She does get it over with quickly. The violence of her heaving subsides into tapering hitches, then to a final shivering hiccup. Her nails come out of his shoulder dry, which she thinks nothing of, not seeing the glimmering crescents of transubstantiating blood. She wipes her face aggressively on the pillow's case, so when she wriggles her way far enough back to lift her head to look at him her face is pink and matte with friction.
Her eyes are rimmed in red darker than her pale, tear-spiked eyelashes. They meet the oil spill black and coronal white of his without flinching, without the awareness that a flinch might be called for.
"Okay." She brings her hands up to rake her hair back and twist it into a loose, unbound lock that gets the sticking strands out of her face. "Okay. I'm done."

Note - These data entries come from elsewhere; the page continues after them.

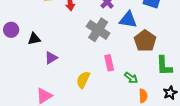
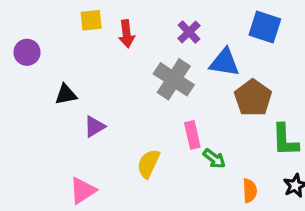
purple circle: (11, 30) -> (27, 52), moved
green arrow: (131, 78) -> (214, 159), moved

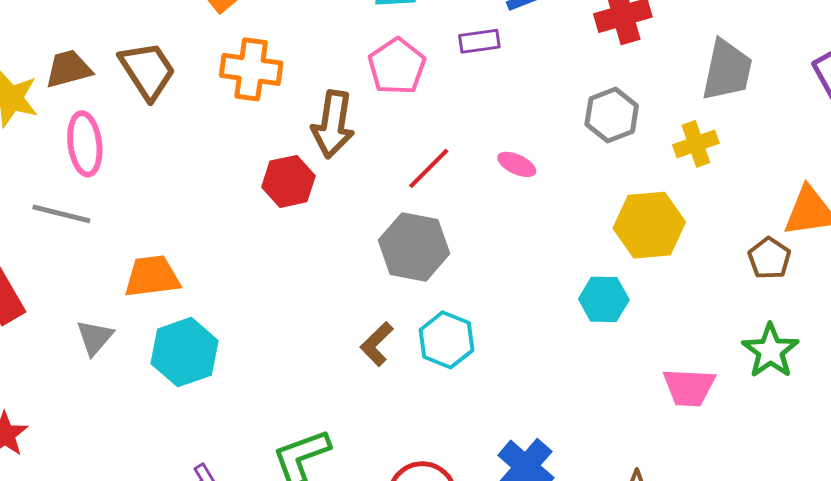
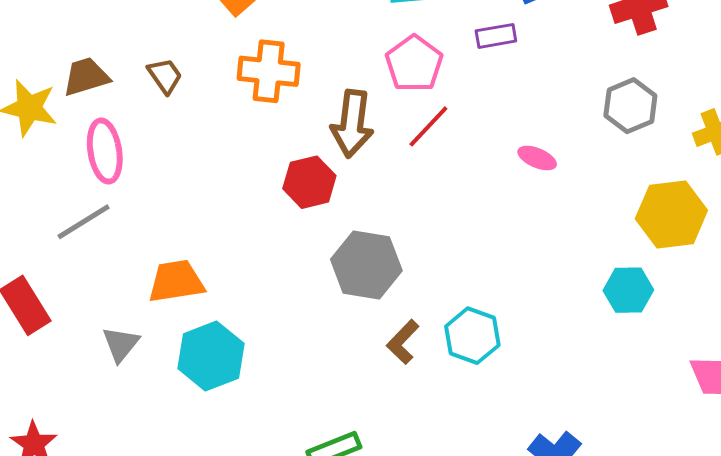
brown trapezoid: (147, 71) -> (165, 76), size x0.6
red line: (429, 168) -> (428, 126), moved
gray line: (61, 214) -> (84, 222), turned -44
gray hexagon: (414, 247) -> (366, 265), moved

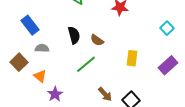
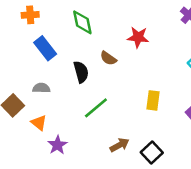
blue rectangle: (30, 25) -> (45, 48), moved
brown semicircle: (97, 40) -> (108, 58), moved
brown arrow: (105, 94) -> (119, 145), turned -77

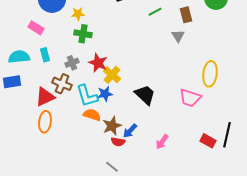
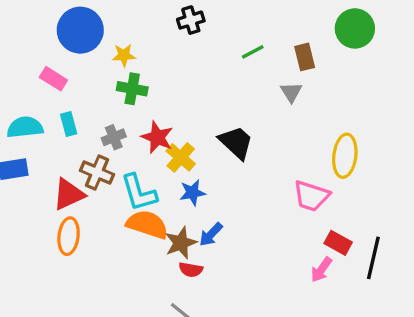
blue star: (105, 94) -> (192, 193), moved
black trapezoid: (145, 95) -> (236, 142), moved
orange semicircle: (92, 115) -> (147, 224), size x1.4
blue arrow: (130, 131) -> (211, 234), moved
red rectangle: (208, 141) -> (338, 243), moved
pink arrow: (162, 142) -> (321, 270), moved

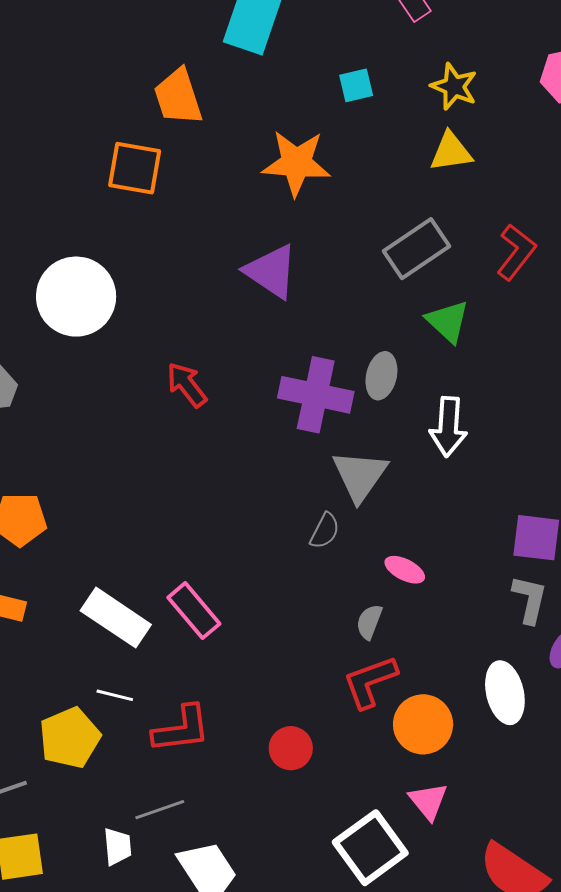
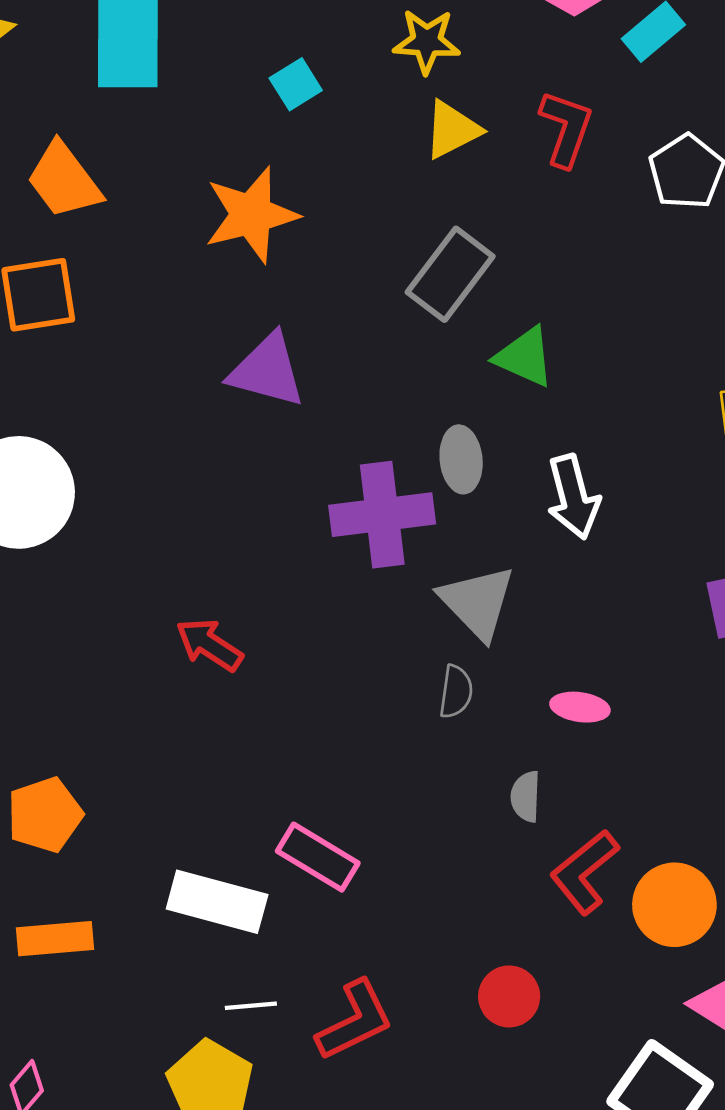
red L-shape: (516, 252) -> (566, 128), moved
red arrow: (187, 385) -> (209, 645), moved
gray semicircle: (369, 622) -> (526, 797), moved

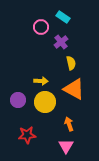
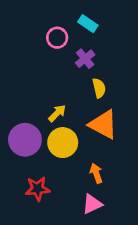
yellow arrow: (41, 81) -> (57, 113), turned -48
purple circle: (18, 100) -> (25, 140), size x1.5
pink triangle: (66, 146) -> (92, 204), turned 35

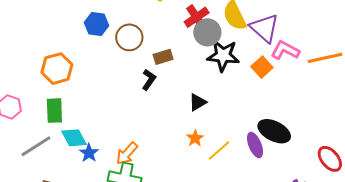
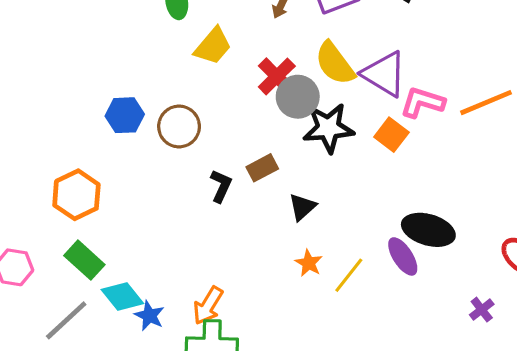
brown rectangle: (163, 57) -> (262, 168), moved
green rectangle: (54, 111) -> (84, 260), turned -35

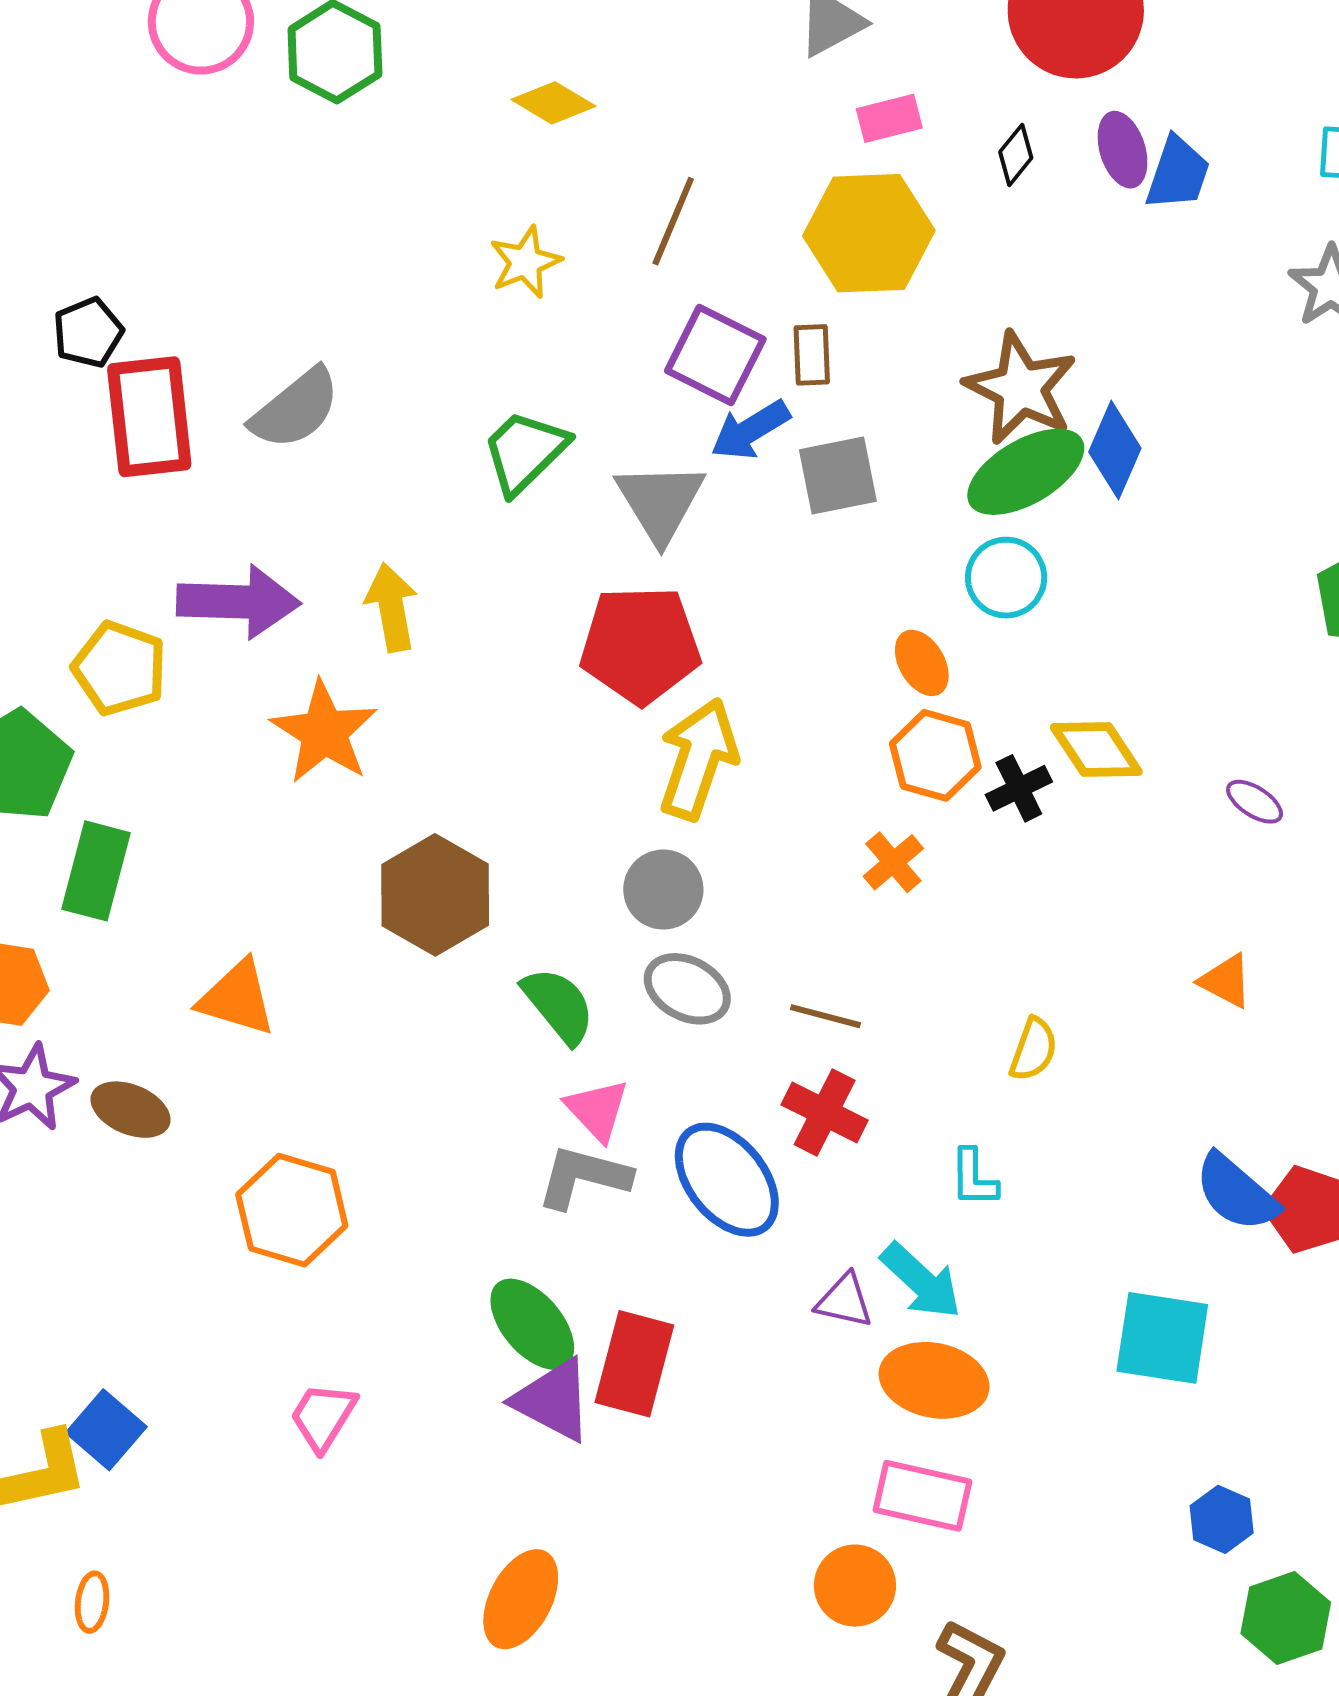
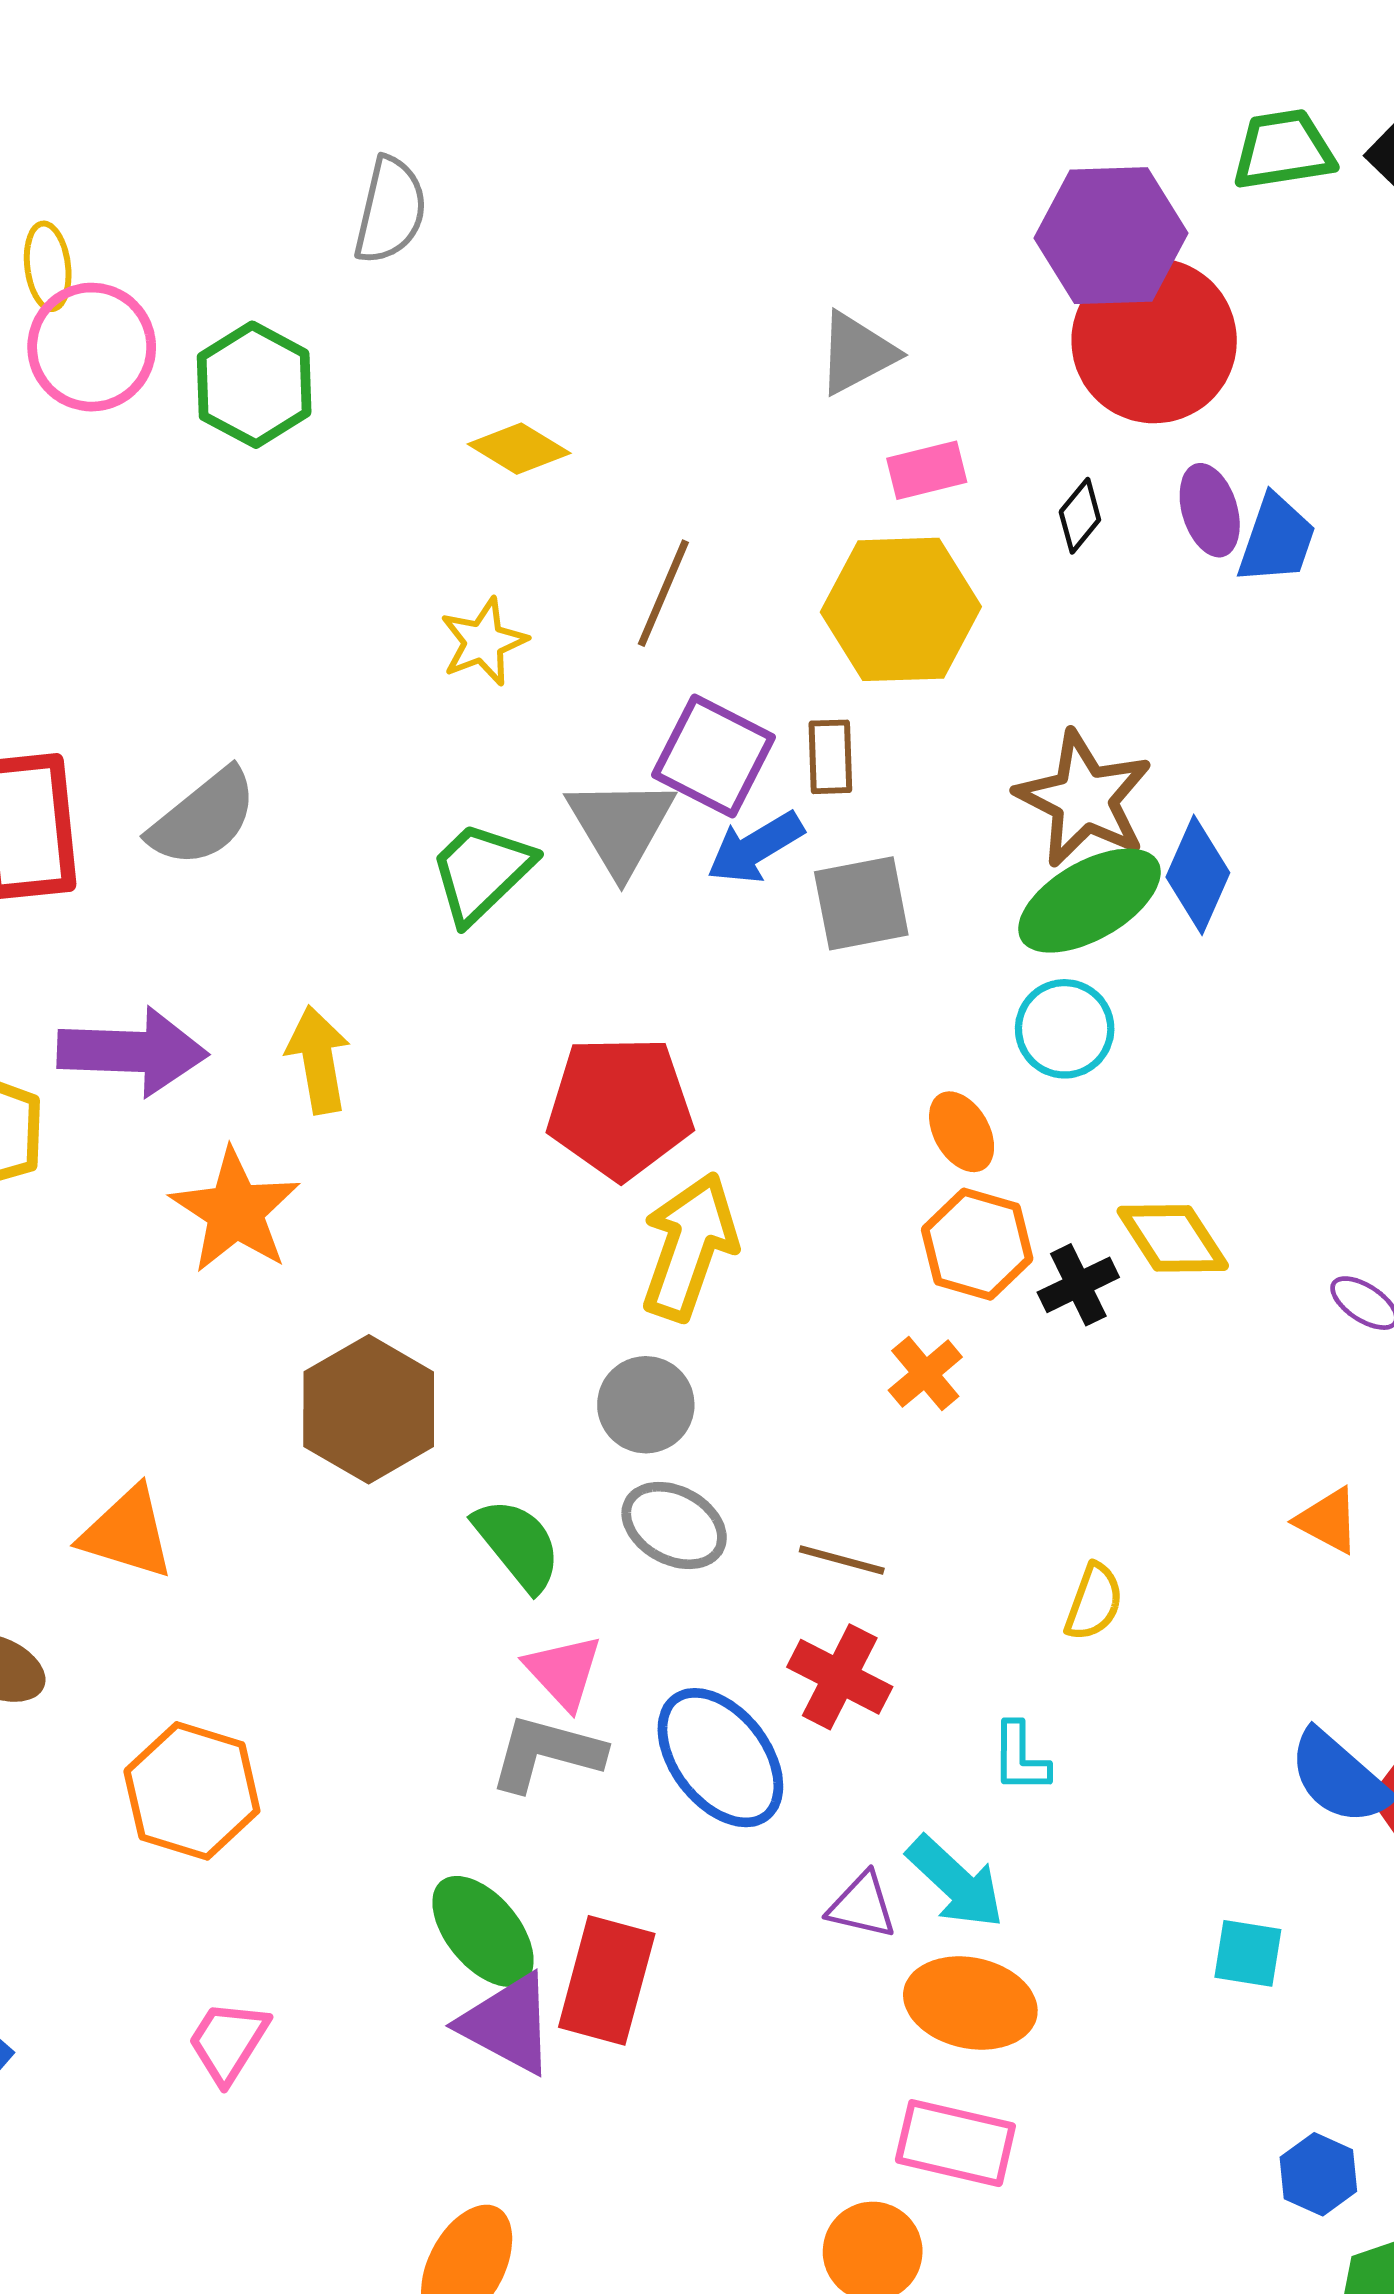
gray triangle: (660, 502) -> (621, 826), moved
cyan square: (1162, 1338) -> (1248, 1953), size x0.6

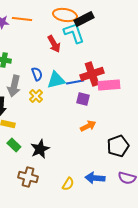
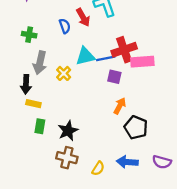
blue semicircle: (37, 74) -> (65, 26), moved
orange arrow: (88, 126) -> (120, 106), turned -35
green rectangle: (14, 145) -> (40, 126), turned 56
black pentagon: (118, 146) -> (136, 127), moved, turned -30
brown cross: (28, 177) -> (67, 158), moved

Like snapping the cover of a book shut. Like it's that neat and easy, which it never is, but it can be for now. She's pretty good at the for now. She twists to rub her still leaking nose on her shoulder, all dignity abandoned, and then unwinds.
"Are you," she starts, uncertainly, and her hand comes up to cup his face.
What did Lazarus say when he stepped out of his tomb? What did he think looking at the faces of his sister and his town when they saw the miracle? It was one of those things she always thought someone ought to have remembered and written down. Did they look at him with this mingled disbelief and grief? Did it feel like she feels now, bewildered and stumbling?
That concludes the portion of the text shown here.